Re: [PATCH 1/1] vhost: Protect the virtqueue from being cleared whilst still in use

Leon Romanovsky <leon@xxxxxxxxxx> · Wed, 9 Mar 2022 20:52:14 +0200

On Tue, Mar 08, 2022 at 09:57:57AM +0100, Greg KH wrote:
> On Tue, Mar 08, 2022 at 08:10:06AM +0000, Lee Jones wrote:
> > On Mon, 07 Mar 2022, Greg KH wrote:
> > 
> > > On Mon, Mar 07, 2022 at 07:17:57PM +0000, Lee Jones wrote:
> > > > vhost_vsock_handle_tx_kick() already holds the mutex during its call
> > > > to vhost_get_vq_desc().  All we have to do here is take the same lock
> > > > during virtqueue clean-up and we mitigate the reported issues.
> > > > 
> > > > Also WARN() as a precautionary measure.  The purpose of this is to
> > > > capture possible future race conditions which may pop up over time.
> > > > 
> > > > Link: https://syzkaller.appspot.com/bug?extid=279432d30d825e63ba00
> > > > 
> > > > Cc: <stable@xxxxxxxxxxxxxxx>
> > > > Reported-by: syzbot+adc3cb32385586bec859@xxxxxxxxxxxxxxxxxxxxxxxxx
> > > > Signed-off-by: Lee Jones <lee.jones@xxxxxxxxxx>
> > > > ---
> > > >  drivers/vhost/vhost.c | 10 ++++++++++
> > > >  1 file changed, 10 insertions(+)
> > > > 
> > > > diff --git a/drivers/vhost/vhost.c b/drivers/vhost/vhost.c
> > > > index 59edb5a1ffe28..ef7e371e3e649 100644
> > > > --- a/drivers/vhost/vhost.c
> > > > +++ b/drivers/vhost/vhost.c
> > > > @@ -693,6 +693,15 @@ void vhost_dev_cleanup(struct vhost_dev *dev)
> > > >  	int i;
> > > >  
> > > >  	for (i = 0; i < dev->nvqs; ++i) {
> > > > +		/* No workers should run here by design. However, races have
> > > > +		 * previously occurred where drivers have been unable to flush
> > > > +		 * all work properly prior to clean-up.  Without a successful
> > > > +		 * flush the guest will malfunction, but avoiding host memory
> > > > +		 * corruption in those cases does seem preferable.
> > > > +		 */
> > > > +		WARN_ON(mutex_is_locked(&dev->vqs[i]->mutex));
> > > 
> > > So you are trading one syzbot triggered issue for another one in the
> > > future?  :)
> > > 
> > > If this ever can happen, handle it, but don't log it with a WARN_ON() as
> > > that will trigger the panic-on-warn boxes, as well as syzbot.  Unless
> > > you want that to happen?
> > 
> > No, Syzbot doesn't report warnings, only BUGs and memory corruption.
> 
> Has it changed?  Last I looked, it did trigger on WARN_* calls, which
> has resulted in a huge number of kernel fixes because of that.
> 
> > > And what happens if the mutex is locked _RIGHT_ after you checked it?
> > > You still have a race...
> > 
> > No, we miss a warning that one time.  Memory is still protected.
> 
> Then don't warn on something that doesn't matter.  This line can be
> dropped as there's nothing anyone can do about it, right?

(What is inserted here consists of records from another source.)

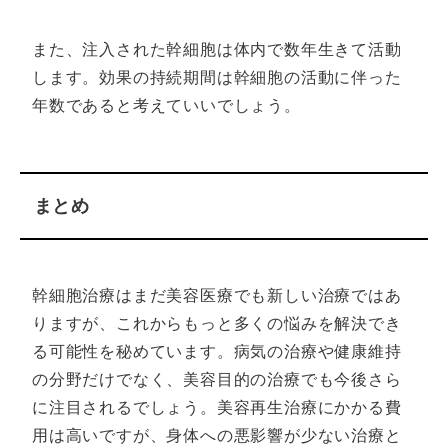
また、注入された幹細胞は体内で数年生きて活動
します。効果の持続期間は幹細胞の活動に伴った
年数であると考えていいでしょう。
まとめ
幹細胞治療はまだ美容医療でも新しい治療ではあ
りますが、これからもっと多くの悩みを解決でき
る可能性を秘めています。病気の治療や健康維持
の分野だけでなく、美容目的の治療でも今後さら
に注目されるでしょう。美容再生治療にかかる費
用は高いですが、身体への悪影響が少ない治療と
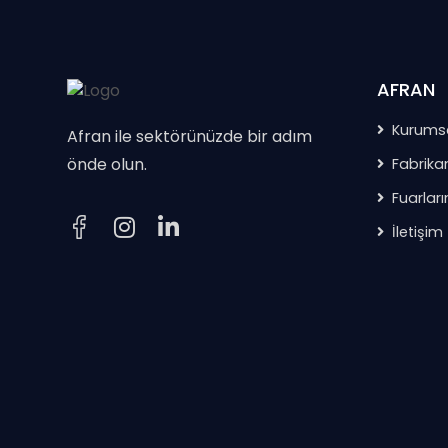
AFRAN
Kurums
Afran ile sektörünüzde bir adım
önde olun.
Fabrika
Fuarlar
İletişim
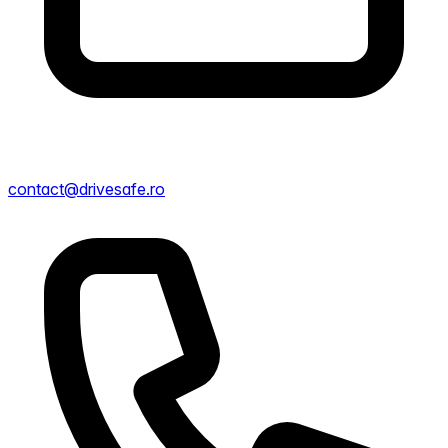
contact@drivesafe.ro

Greg, at least two other reviewers said that this line shouldn't be at
all.

https://lore.kernel.org/all/CACGkMEsjmCNQPjxPjXL0WUfbMg8ARnumEp4yjUxqznMKR1nKSQ@xxxxxxxxxxxxxx/
https://lore.kernel.org/all/YiG61RqXFvq%2Ft0fB@unreal/
https://lore.kernel.org/all/YiETnIcfZCLb63oB@unreal/

Thanks

> 
> thanks,
> 
> greg k-h